### Exercise directions
Where in the entries below does "тренировками" appear? Copy every line that has it.

* * *

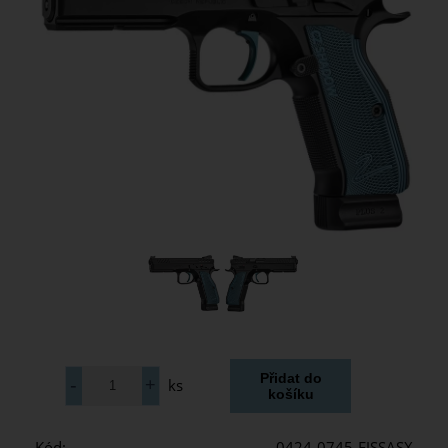
ks
Kód:
0424-0745-EJSSASX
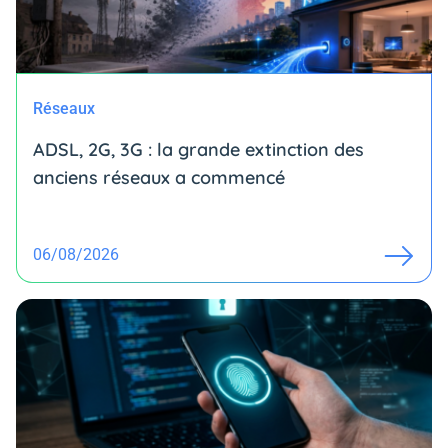
Réseaux
ADSL, 2G, 3G : la grande extinction des
anciens réseaux a commencé
06/08/2026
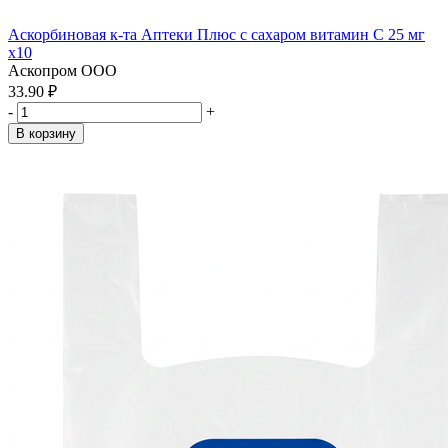
Аскорбиновая к-та Аптеки Плюс с сахаром витамин С 25 мг
x10
Аскопром ООО
33.90 ₽
-
+
В корзину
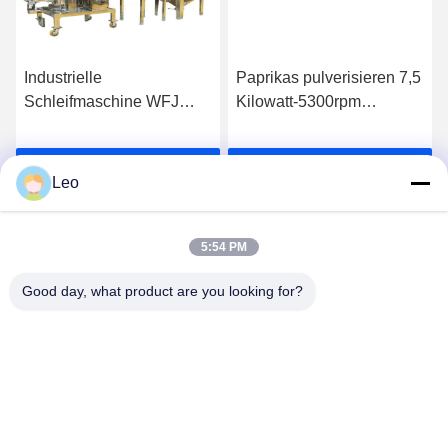
Industrielle
Paprikas pulverisieren 7,5
schinen-
Schleifmaschine WFJ
Kilowatt-5300rpm
KRS 4-15kw für Kräuter-
Schleifmaschine-Mais-
Moringa-Blatt-Pulver
Schleifmühle-Maschine
Wir Reden Jetzt.
Wir Reden Jetzt.
Leo
5:54 PM
Good day, what product are you looking for?
Jiangsu Shengman Drying Equipment
Engineering Co., Ltd
lillian@spraydryingmachine.com
86 -13401338459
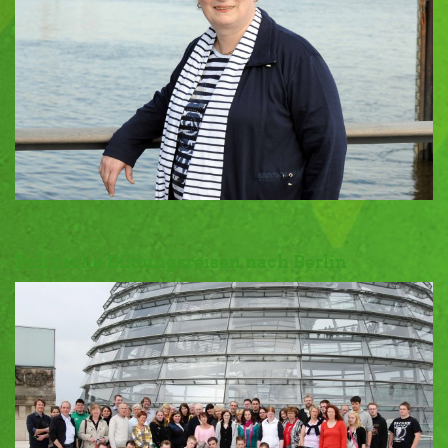
Politische Bildungsreisen nach Berlin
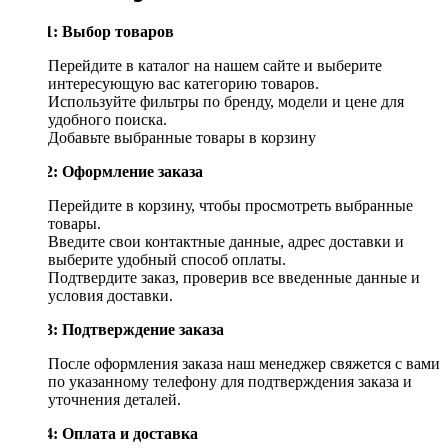
Шаг 1: Выбор товаров
Перейдите в каталог на нашем сайте и выберите
интересующую вас категорию товаров.
Используйте фильтры по бренду, модели и цене для
удобного поиска.
Добавьте выбранные товары в корзину
Шаг 2: Оформление заказа
Перейдите в корзину, чтобы просмотреть выбранные
товары.
Введите свои контактные данные, адрес доставки и
выберите удобный способ оплаты.
Подтвердите заказ, проверив все введенные данные и
условия доставки.
Шаг 3: Подтверждение заказа
После оформления заказа наш менеджер свяжется с вами
по указанному телефону для подтверждения заказа и
уточнения деталей.
Шаг 4: Оплата и доставка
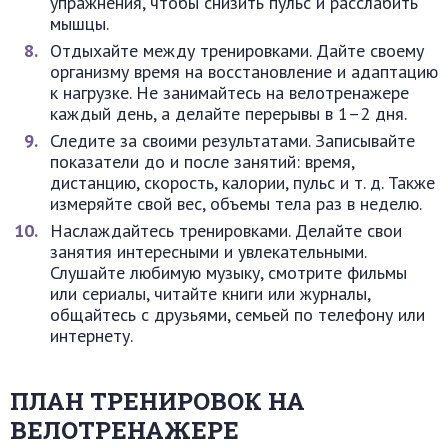
упражнения, чтобы снизить пульс и расслабить
мышцы.
Отдыхайте между тренировками. Дайте своему
организму время на восстановление и адаптацию
к нагрузке. Не занимайтесь на велотренажере
каждый день, а делайте перерывы в 1–2 дня.
Следите за своими результатами. Записывайте
показатели до и после занятий: время,
дистанцию, скорость, калории, пульс и т. д. Также
измеряйте свой вес, объемы тела раз в неделю.
Наслаждайтесь тренировками. Делайте свои
занятия интересными и увлекательными.
Слушайте любимую музыку, смотрите фильмы
или сериалы, читайте книги или журналы,
общайтесь с друзьями, семьей по телефону или
интернету.
ПЛАН ТРЕНИРОВОК НА
ВЕЛОТРЕНАЖЕРЕ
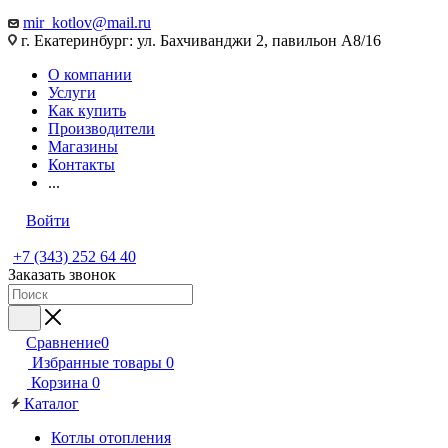
mir_kotlov@mail.ru
г. Екатеринбург: ул. Бахчиванджи 2, павильон А8/16
О компании
Услуги
Как купить
Производители
Магазины
Контакты
...
Войти
+7 (343) 252 64 40
Заказать звонок
Сравнение
0
Избранные товары
0
Корзина
0
Каталог
Котлы отопления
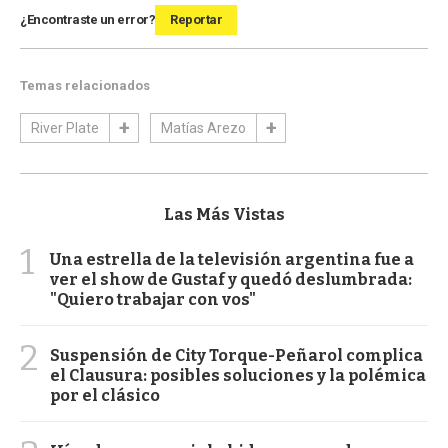
¿Encontraste un error?
Reportar
Temas relacionados
River Plate
Matías Arezo
Las Más Vistas
1
Una estrella de la televisión argentina fue a
ver el show de Gustaf y quedó deslumbrada:
"Quiero trabajar con vos"
2
Suspensión de City Torque-Peñarol complica
el Clausura: posibles soluciones y la polémica
por el clásico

* * *

### Task response
Отдыхайте между тренировками. Дайте своему
Наслаждайтесь тренировками. Делайте свои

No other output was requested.